Vail Resorts primary strategy for Zero Net Emissions is to reduce electric and natural gas consumption another 15 percent by 2030. To accomplish this, the resort has committed $25 million to projects in three key business areas: snow making, buildings and lifts and transportation.
Forty percent of Vail Resorts' snowmaking guns are low energy models that require less compressed air. This energy reduction was due primarily to technological advancements combined with greater awareness of climate impacts, and increased knowledge of local resources. These energy savings were realized without sacrificing the optimal fluffy white powder guests have come to expect at Vail Resorts.

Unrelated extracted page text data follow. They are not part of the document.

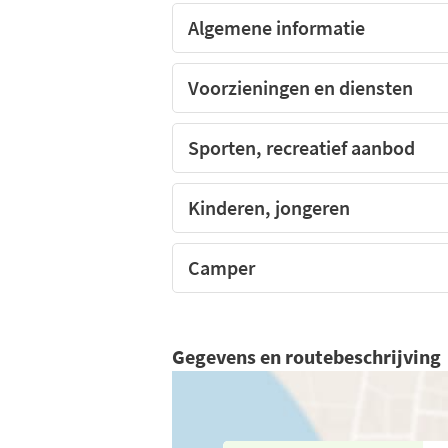
Algemene informatie
Voorzieningen en diensten
Sporten, recreatief aanbod
Kinderen, jongeren
Camper
Gegevens en routebeschrijving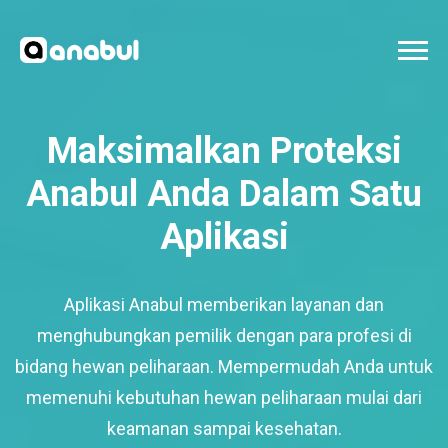
Maksimalkan Proteksi
Anabul Anda Dalam Satu
Aplikasi
Aplikasi Anabul memberikan layanan dan
menghubungkan pemilik dengan para profesi di
bidang hewan peliharaan. Mempermudah Anda untuk
memenuhi kebutuhan hewan peliharaan mulai dari
keamanan sampai kesehatan.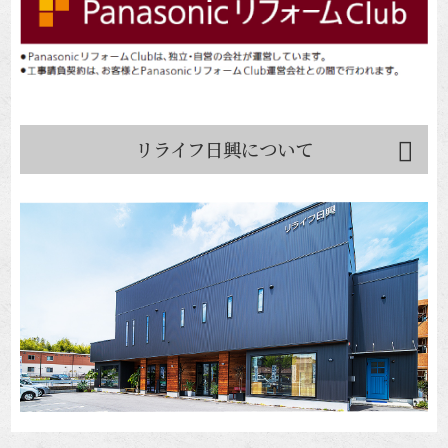
リライフ日興について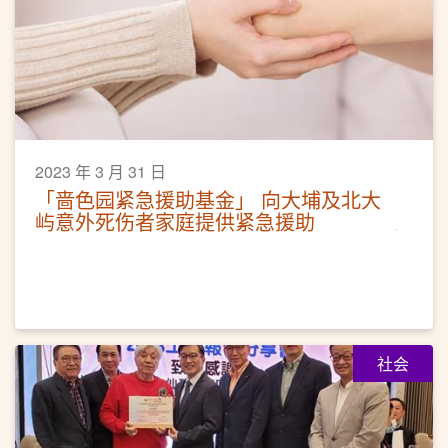
2023 年 3 月 31 日
「啬色园紧急援助基金」 向大埔及北大
屿意外死伤者家庭提供紧急援助
社会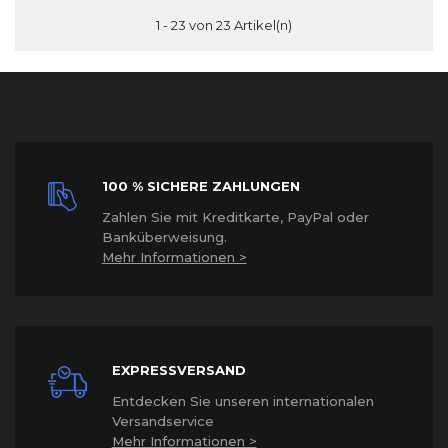
1 - 23 von 23 Artikel(n)
100 % SICHERE ZAHLUNGEN
Z
ahlen Sie mit Kreditkarte, PayPal oder
Banküberweisung.
Mehr Informationen >
EXPRESSVERSAND
Entdecken Sie unseren internationalen
Versandservice
Mehr Informationen >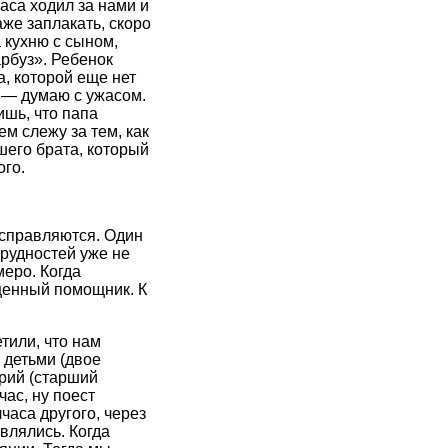
аса ходил за нами и
аже заплакать, скоро
 кухню с сыном,
арбуз». Ребенок
а, которой еще нет
, — думаю с ужасом.
ишь, что папа
м слежу за тем, как
шего брата, который
го.
 справляются. Один
трудностей уже не
меро. Когда
оценный помощник. К
тили, что нам
 детьми (двое
орий (старший
час, ну поест
часа другого, через
влялись. Когда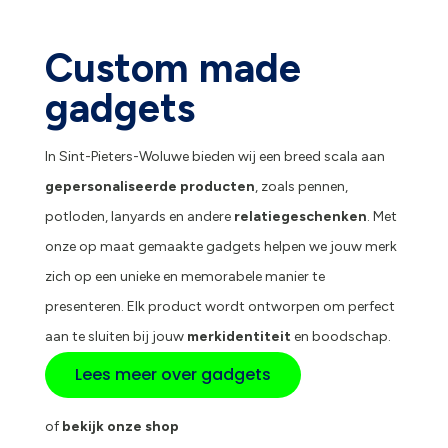
Custom made
gadgets
In Sint-Pieters-Woluwe bieden wij een breed scala aan
gepersonaliseerde producten
, zoals pennen,
potloden, lanyards en andere
relatiegeschenken
. Met
onze op maat gemaakte gadgets helpen we jouw merk
zich op een unieke en memorabele manier te
presenteren. Elk product wordt ontworpen om perfect
aan te sluiten bij jouw
merkidentiteit
en boodschap.
Lees meer over gadgets
of
bekijk onze shop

Buildings at Vail, Beaver Creek and Heavenly are Leadership in Energy and Environmental Design (LEED) certified promoting a market transformation towards sustainability. Heating, Ventilation and Air Conditioning (HVAC) technology explore the principals of thermodynamics; fluid mechanics and heat transfer to control energy consumption while maintaining energy optimization. The switch to greater LED lighting in buildings, lifts and parking garages also contributes to achieving the zero net emissions goal.
Motorized vehicle use is limited at the mountain resorts all year. In the summer time, the mountains transition from ski runs to trails for hiking and biking. Limiting motor vehicle access encourages employees and visitors to walk, hike and bike short distances enabling an exploration of the mountain.
A Gold Certified Colorado Environmental Leader makes Walking Mountains Science Center the most active non-profit in Eagle County for everything outdoors, sustainability and education. Many local businesses partner with Walking Mountains to seek “actively green” certification. In combination with their educational programs and workshops, Walking Mountains is committed to promoting the outdoors and the many ways knowledge of the local habitat can increase the drive for sustainable efforts.
Eagle County Animal Shelter located in Eagle Colorado is a no kill shelter committed to providing care to stray animals in need while also promoting safe and responsible pet ownership in the Vail Valley. Recently, this shelter has made the move to becoming “actively green” following in the footsteps of their main campus. One of their biggest goals is switching to renewable energy with the installation of solar panels. At the moment, the shelter is focusing on accessible green initiatives such as composting, creating airtight seals and employee engagement within the community.
The Vail Valley's only independent bookstore is the perfect place to grab a good read, eat some delicious lunch and enjoy the serenity of the Eagle River. Additionally, The Bookworm in Edwards also supports local authors. In 2016 The Bookworm was certified as actively green by local non-profit Walking Mountains Science Center for their attention to detail when recycling, sourcing compostable products and encouraging their team to bike, walk or carpool to work.
The only live television broadcaster in the Vail Valley and a division of Vail Resorts, TV8 Vail with its staff of 30 employees has committed to pursue the EpicPromise goals on a more personalized level. The crew at TV8 started a composting program that will reduce food and paper waste almost completely. By connecting with Vail Honey Wagon to become a member of their composting program, TV8 Vail is supporting a local business while helping the environment.